You prevent smearing or you reduce leakage , but I would say you definitely do not increase the frequency resolution. And how is a frequency resolution of 190 Hz better than 100 Hz? How do you interpret those numbers? I don't know where the 1.9 you saw comes from but it is probably some number about the side-lobe reduction.
> 1) How can I calculate what this factor is, or what the new frequency > resolution is?
If your fft is taken over N points, you will have bins that are spaced in a distance of SR/N Hz (SR=samplerate). So if your first component (after DC) is at 100Hz you have 100,200,300.. and so on. So the smaller the intervall between the bins, the better is your frequency resolution. Windowing does not change the resolution.
> > 2) I can only do FFTs when the number of samples is a power of 2.
No, there are algorithms to do FFTs for any number of samples.
> So if I > assume the 1.9 is correct, should I capture 1.9 x samples, and then > decimate by a factor of 1.9 (i.e. throw away 47% of the samples)? Is this > the best or simplest way to obtain the correct spectrum?
I don't really understand. What exactly do you want to achieve?
> Can anyone refer me to a book or article which explains this?
http://ccrma.stanford.edu/~jos/mdft/ gr. Anton
Reply by Michael Kreeger July 26, 20062006-07-26
There have been some great explanations so far but I would like to
simplfiy the problem even further.

Basic concepts:
1) Multiplication in the time domain is convolution in the frequency
domain
2) Multiplication in the frequency domain is convolution in the time
domain (thats how digital filters work).
3) Shaping windows have impulse responses:
    a) The FFT has a built in box car impulse response which is a sinc
function in the frequency domain. if your waveform is not continus at
the edges of the FFT there will be impulse noise resembling a sinc
function.
    b) Various windows can reduce the noise caused by edge
discontinuities.

You can easily run an experiment by trying various impulse responses of
windows and then FFT them.

I have uses a squared Hanning window which gave me more than 100 db of
rejection.

Michael

Reply by Chris Bore July 26, 20062006-07-26
> Can anyone refer me to a book or article which explains this?
http://www.bores.com/courses/advanced/windows/index.htm Chris ================= Chris Bore BORES Signal Processing spaz wrote:
> When I normally do a FFT, the frequency resolution = sampling > frequency/number of samples. > > When I use windowing (like BH4) to prevent smearing, this should increase > the frequency resolution of the FFT, because of the convolution in the > frequency domain.
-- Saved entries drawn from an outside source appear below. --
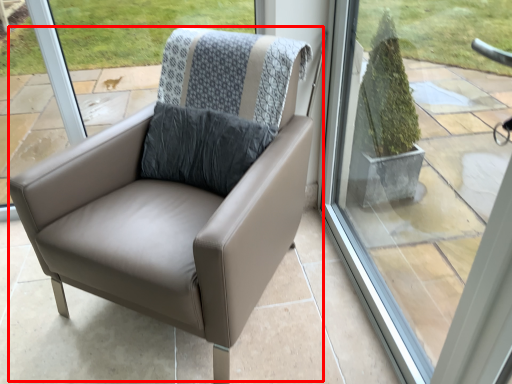 Question: Where is chair (annotated by the red box) located in relation to window in the image?

Choices:
 (A) right
 (B) left

Answer: (B) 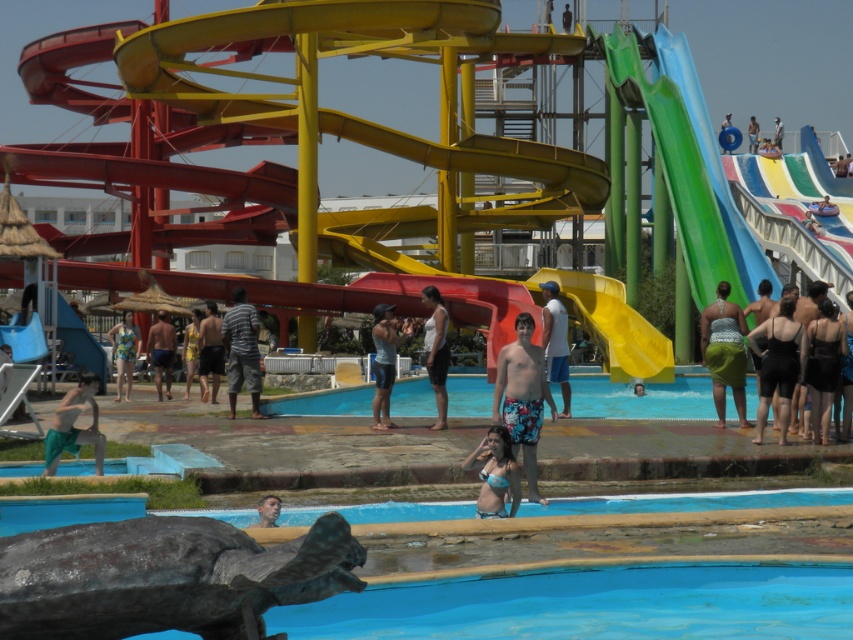 Question: Which of the following is the farthest from the observer?

Choices:
 (A) blue shorts at center
 (B) blue smooth pool at lower center
 (C) matte black swim trunks at upper right
 (D) yellow fabric shorts at center

Answer: (A)

Question: Which object is the farthest from the smooth skin face at lower center?

Choices:
 (A) blue bikini at center
 (B) light blue shorts at lower left
 (C) blue shorts at center
 (D) floral shorts at center

Answer: (C)

Question: Does yellow rubber slide at center come in front of blue swim trunks at center?

Choices:
 (A) no
 (B) yes

Answer: (A)

Question: Can you confirm if blue swimsuit at center is positioned to the left of matte black swim trunks at upper right?

Choices:
 (A) no
 (B) yes

Answer: (B)

Question: Which point is closer to the camera?

Choices:
 (A) white matte tank top at center
 (B) yellow rubber slide at center

Answer: (A)

Question: From the image, what is the correct spatial relationship of multicolored swimsuit at center in relation to matte black swim trunks at upper right?

Choices:
 (A) right
 (B) left

Answer: (B)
I have seen tables which show the frequency resolution > increases by a factor of 1.9 for a Blackman Harris window, so if the > frequency resolution was 100 Hz without windowing, it should now be ~190 > Hz. > > 1) How can I calculate what this factor is, or what the new frequency > resolution is? > > 2) I can only do FFTs when the number of samples is a power of 2. So if I > assume the 1.9 is correct, should I capture 1.9 x samples, and then > decimate by a factor of 1.9 (i.e. throw away 47% of the samples)? Is this > the best or simplest way to obtain the correct spectrum? > > Can anyone refer me to a book or article which explains this?